--- Available data Enclosed Below ---

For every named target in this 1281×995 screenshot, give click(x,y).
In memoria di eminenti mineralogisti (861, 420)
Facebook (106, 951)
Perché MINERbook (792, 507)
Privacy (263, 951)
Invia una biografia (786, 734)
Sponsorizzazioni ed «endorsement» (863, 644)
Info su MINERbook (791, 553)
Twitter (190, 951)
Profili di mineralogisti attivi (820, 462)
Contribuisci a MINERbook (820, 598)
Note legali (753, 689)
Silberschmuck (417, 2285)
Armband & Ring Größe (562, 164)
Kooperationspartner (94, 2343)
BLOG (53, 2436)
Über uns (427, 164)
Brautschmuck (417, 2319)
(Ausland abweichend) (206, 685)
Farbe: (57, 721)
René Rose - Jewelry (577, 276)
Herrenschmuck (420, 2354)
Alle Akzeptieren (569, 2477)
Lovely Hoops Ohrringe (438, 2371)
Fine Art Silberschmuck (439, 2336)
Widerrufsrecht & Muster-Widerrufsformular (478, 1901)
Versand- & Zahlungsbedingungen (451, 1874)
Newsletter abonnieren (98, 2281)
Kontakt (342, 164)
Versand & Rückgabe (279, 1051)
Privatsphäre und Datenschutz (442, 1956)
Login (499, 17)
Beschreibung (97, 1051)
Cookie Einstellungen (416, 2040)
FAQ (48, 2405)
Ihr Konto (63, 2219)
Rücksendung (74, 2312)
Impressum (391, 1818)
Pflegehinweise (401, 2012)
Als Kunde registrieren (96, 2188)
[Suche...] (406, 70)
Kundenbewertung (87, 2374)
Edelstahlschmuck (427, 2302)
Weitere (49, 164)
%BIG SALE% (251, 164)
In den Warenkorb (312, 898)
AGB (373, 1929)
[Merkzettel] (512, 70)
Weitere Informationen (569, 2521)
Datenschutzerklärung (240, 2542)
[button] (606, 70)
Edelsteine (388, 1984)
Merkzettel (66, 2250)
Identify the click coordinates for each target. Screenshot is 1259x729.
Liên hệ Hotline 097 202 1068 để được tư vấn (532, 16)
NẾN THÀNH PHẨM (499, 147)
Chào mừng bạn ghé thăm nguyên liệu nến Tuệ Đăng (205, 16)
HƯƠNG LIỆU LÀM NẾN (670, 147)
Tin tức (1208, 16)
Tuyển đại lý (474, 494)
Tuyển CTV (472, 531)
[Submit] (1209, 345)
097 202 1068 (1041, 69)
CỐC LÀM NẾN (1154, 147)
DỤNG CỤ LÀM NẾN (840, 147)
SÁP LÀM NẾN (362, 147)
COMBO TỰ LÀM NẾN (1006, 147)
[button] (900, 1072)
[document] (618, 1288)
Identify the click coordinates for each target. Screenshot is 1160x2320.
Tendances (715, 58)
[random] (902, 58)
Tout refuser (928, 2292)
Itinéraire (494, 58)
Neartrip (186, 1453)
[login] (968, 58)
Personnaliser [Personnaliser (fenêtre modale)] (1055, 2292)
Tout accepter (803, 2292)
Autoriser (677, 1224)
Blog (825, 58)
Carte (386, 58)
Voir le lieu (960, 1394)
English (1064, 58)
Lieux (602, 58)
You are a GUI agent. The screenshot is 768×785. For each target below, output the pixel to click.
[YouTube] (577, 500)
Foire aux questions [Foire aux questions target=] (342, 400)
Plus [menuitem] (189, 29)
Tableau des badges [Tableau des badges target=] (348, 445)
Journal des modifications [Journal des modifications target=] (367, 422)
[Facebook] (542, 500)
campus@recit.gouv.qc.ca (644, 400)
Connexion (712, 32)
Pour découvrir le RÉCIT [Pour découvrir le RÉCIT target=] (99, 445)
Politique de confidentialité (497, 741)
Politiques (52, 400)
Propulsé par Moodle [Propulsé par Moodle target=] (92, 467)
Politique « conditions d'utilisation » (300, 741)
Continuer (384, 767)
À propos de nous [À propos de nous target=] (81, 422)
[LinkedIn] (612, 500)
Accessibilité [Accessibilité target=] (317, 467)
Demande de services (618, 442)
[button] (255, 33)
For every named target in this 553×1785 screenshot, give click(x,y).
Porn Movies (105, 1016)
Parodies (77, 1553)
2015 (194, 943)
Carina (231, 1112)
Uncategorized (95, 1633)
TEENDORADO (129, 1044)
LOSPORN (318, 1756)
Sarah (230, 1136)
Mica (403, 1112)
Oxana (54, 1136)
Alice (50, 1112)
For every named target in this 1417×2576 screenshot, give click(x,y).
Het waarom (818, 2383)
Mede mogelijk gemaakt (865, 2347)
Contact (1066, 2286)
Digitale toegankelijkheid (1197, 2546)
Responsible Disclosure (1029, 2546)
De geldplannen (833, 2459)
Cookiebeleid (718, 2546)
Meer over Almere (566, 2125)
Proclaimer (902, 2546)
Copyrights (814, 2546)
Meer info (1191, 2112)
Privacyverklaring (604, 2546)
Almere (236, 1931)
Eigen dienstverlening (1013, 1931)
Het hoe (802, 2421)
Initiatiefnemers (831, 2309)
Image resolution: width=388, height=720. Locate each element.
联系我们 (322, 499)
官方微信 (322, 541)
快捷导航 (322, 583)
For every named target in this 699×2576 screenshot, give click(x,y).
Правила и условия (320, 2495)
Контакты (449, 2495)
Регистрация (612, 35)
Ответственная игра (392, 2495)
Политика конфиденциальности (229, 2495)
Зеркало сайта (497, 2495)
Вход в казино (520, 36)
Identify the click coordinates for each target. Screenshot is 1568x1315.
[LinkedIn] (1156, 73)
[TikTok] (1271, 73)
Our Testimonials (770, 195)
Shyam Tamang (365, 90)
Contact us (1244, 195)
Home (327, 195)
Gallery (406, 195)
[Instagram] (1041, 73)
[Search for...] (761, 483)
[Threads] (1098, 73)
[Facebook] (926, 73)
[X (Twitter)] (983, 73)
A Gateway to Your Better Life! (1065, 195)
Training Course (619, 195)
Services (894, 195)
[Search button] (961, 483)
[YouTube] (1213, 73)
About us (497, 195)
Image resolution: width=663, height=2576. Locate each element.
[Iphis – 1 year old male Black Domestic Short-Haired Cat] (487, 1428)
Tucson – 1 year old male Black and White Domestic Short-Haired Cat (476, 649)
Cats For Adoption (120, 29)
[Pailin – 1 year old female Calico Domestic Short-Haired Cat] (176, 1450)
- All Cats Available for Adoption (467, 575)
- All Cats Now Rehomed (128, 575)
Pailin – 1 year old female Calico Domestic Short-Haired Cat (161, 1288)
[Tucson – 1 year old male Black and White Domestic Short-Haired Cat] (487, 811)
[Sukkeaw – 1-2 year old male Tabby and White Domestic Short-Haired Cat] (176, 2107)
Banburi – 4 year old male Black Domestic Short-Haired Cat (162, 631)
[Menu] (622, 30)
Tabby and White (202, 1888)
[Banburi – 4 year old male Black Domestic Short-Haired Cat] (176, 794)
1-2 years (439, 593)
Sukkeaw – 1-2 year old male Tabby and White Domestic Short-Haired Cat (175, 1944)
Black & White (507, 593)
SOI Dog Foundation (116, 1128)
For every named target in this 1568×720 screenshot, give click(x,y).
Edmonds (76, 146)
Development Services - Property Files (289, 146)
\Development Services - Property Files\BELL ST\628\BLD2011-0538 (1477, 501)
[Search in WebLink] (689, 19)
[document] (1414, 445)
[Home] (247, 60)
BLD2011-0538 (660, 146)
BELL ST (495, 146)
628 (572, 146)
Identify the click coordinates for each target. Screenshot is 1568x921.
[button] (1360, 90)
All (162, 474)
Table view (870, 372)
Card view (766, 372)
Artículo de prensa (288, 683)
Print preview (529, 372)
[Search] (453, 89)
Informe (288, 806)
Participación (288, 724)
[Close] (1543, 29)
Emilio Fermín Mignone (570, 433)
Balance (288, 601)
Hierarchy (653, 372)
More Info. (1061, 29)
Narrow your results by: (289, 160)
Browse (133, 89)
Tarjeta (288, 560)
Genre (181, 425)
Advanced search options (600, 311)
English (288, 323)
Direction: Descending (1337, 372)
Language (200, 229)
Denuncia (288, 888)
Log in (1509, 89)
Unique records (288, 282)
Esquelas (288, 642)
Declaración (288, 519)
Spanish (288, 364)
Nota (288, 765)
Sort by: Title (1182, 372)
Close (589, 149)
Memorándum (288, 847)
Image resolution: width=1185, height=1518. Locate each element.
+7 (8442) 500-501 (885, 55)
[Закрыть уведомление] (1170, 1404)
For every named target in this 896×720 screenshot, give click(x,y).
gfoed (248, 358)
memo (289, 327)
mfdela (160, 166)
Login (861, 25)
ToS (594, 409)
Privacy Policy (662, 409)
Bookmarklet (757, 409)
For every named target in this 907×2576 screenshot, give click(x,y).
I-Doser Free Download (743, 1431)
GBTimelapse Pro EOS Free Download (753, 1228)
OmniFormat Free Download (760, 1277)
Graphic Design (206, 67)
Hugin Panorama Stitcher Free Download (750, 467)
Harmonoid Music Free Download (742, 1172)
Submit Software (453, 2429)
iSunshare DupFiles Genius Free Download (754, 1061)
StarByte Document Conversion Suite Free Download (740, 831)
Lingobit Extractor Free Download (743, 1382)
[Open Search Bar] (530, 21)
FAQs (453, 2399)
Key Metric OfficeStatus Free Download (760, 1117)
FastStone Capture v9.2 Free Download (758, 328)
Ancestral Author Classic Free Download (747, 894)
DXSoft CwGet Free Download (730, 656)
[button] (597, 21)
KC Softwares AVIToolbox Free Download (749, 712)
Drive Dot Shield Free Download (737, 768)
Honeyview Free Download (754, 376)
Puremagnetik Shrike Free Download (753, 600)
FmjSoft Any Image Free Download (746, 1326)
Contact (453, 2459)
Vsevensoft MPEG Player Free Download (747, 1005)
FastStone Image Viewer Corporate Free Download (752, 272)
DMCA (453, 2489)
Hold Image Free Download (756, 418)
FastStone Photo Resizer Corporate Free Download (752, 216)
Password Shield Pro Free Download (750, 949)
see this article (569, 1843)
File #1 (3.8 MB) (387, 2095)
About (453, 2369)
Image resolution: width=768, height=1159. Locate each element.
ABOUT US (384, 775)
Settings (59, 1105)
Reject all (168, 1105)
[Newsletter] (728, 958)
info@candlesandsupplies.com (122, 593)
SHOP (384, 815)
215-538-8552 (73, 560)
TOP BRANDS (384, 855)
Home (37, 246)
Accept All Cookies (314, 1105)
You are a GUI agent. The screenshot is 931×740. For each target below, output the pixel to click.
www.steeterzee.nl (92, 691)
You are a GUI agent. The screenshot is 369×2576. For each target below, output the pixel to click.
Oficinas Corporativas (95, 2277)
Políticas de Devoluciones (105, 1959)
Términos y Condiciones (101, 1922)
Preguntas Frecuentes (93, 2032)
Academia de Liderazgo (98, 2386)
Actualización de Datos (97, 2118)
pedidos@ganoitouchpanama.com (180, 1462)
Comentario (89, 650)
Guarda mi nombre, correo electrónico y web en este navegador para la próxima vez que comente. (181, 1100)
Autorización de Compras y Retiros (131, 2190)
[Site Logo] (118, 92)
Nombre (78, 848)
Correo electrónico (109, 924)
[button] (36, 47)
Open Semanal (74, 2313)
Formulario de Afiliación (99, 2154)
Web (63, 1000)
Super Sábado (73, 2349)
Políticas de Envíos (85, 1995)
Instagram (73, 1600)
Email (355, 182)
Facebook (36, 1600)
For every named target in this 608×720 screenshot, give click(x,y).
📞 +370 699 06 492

--- End of Enclosed Available data ---

* Brief:
Show every line from the entries above in which "Corporate" appears.

* Your response:
FastStone Image Viewer Corporate Free Download (752, 272)
FastStone Photo Resizer Corporate Free Download (752, 216)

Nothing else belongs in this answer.